Finding your voice

It is said that every poet should find their own voice.

But perhaps not every poet should use it – or not in public, at least.

Reading your work in to an audience is not the same thing as reading it at home. No matter how good the words are, someone needs to breathe life into them and, invariably, that someone should not be the writer.

Now, I have the greatest respect for Dylan Thomas (the writer, not the man). But if I had come across Dylan reading Under Milk Wood when I was ‘dreaming wicked’ as a boy, would I have been electrified by it’s sonorous music?

His pulpit delivery, occasional awkward pauses and strange intonation induce sleep not stunning revelation. Bored, I suspect that I would simply have tuned out, turned on my brother’s Atari and zapped a few space invaders for the pure nihilistic exhilaration.

Fortunately for me, on my first visit to Under Milk Wood I was not guided by the poet but by Richard Burton, who knew everything there is to know about setting the senses on fire. It must have been a 1970s rerun of the 1954 classic. That original BBC radio play remains the defining moment of post-war performance poetry. The irreverent humour, the exuberant joy of word-music, the tension of a world about to explode with angry young men. It’s all there. And teenagers still get it (as I discovered recently when using it in a workshop with Year 10 students).

Those same students would not have understood the recent review in PN Review entitled ‘The cult of the noble amateur’. The piece attacked Hollie McNish’s incredibly popular work for it’s supposed lack of craft and sent shockwaves through the broadsheet papers. It mistook the directness of youth for brash naivety.

True, we all need to learn our craft and performance poetry often does not translate well to the written page but the reverse is also true. There is a strain of poetry that is meant to be viewed (like an artwork on a wall) but it is no better than any other.

Poetry grew out of music and music is meant to be heard. We should remember our roots and celebrate them. We should not merely focus on the marks on the page, but their sounds, rhythm and the audience they anticipate.

‘That’s what all we are: amateurs.’

As that master of performance Charlie Chaplin said ‘That’s what all we are: amateurs. We don’t live long enough to be anything else.’ Let’s not be snobbish about this, we are all still learning.

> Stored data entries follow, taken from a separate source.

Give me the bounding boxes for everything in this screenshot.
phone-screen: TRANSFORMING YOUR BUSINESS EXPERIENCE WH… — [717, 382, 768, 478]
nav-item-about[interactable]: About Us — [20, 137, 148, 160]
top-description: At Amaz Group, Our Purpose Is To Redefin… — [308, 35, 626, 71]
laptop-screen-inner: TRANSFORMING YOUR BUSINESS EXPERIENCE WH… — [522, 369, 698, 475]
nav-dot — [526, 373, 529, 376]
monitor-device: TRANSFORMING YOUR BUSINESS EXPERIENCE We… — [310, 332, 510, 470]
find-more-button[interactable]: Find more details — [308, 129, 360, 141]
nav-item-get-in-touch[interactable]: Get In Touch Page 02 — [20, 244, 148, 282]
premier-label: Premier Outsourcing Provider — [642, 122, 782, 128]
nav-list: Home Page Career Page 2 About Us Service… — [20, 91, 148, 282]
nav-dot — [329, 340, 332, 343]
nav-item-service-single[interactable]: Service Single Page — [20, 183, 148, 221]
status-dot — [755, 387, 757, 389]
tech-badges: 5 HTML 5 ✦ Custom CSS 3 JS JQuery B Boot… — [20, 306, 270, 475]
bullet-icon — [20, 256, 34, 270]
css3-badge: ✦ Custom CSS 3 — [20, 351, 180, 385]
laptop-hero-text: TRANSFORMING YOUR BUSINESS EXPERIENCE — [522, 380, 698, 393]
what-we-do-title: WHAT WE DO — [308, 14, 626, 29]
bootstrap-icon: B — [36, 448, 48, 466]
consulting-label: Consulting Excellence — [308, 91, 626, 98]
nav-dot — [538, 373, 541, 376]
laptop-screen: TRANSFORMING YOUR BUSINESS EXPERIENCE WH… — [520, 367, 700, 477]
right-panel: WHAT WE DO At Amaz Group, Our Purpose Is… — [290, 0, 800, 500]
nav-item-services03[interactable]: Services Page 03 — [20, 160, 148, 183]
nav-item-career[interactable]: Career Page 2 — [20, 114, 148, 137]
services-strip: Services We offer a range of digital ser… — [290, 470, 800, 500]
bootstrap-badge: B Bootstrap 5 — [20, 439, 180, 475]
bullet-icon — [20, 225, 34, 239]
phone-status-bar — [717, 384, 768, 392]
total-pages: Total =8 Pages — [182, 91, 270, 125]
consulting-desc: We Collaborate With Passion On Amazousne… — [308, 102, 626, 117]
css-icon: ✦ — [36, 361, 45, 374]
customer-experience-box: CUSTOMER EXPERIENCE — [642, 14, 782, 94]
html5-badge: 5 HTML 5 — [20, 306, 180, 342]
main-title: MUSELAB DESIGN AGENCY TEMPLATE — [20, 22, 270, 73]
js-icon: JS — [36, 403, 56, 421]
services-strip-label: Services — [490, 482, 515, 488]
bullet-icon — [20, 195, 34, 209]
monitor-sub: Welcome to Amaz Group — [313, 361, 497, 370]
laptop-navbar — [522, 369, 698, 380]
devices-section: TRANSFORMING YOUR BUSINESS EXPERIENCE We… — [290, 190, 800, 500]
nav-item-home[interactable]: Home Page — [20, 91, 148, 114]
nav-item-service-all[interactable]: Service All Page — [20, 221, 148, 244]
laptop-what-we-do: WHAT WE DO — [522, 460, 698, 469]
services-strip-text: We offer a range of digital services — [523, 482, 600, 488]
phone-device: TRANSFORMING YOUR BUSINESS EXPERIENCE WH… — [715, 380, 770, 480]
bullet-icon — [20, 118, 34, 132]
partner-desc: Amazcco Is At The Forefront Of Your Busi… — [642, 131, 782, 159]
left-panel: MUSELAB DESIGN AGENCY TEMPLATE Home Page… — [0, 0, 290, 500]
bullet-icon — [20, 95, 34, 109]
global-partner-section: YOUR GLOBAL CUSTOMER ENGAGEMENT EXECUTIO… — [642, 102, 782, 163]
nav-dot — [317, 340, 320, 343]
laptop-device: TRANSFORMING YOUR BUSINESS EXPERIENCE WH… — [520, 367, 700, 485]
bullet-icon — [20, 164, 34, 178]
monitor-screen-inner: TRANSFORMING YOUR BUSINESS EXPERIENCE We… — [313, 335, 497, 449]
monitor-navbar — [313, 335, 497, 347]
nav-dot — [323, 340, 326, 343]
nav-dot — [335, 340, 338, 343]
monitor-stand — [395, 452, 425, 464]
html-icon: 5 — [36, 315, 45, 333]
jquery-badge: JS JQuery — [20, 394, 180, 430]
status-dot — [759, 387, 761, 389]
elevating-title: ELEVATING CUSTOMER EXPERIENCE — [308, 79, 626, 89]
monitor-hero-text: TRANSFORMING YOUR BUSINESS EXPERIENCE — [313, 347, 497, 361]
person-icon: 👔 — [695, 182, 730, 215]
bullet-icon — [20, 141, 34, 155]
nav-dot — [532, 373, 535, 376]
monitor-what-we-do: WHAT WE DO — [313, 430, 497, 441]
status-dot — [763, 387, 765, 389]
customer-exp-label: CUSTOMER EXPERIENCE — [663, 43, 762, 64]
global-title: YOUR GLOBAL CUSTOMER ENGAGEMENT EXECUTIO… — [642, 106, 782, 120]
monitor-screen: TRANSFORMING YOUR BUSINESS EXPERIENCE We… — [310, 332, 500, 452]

Perhaps the biggest thing that poets need to learn is not that some poetic forms are intrinsically better than others but that some are better performed and some are better left as eye-candy on the page.

At least that’s what I thought until I started working with the composer Jenni Pinnock on ‘Cracked Voices’. The experience taught me that even a poem obviously written for the printed page (in this case a schizophrenic mono/dialogue based on a meeting between Charles Dickens and the ‘Hertfordshire hermit’) can, in the hands of a skilled composer and interpreted by a singer like Donna Lennard or Miles Horner (people who have spent years learning their craft), become a spine-tingling performance piece.

Which takes me full circle. A good performer is someone who can take a work and focus it like a lens until it becomes something far greater than the marks on the page.

Are you sure you’re Richard Burton? If not, perhaps you still need to find your voice.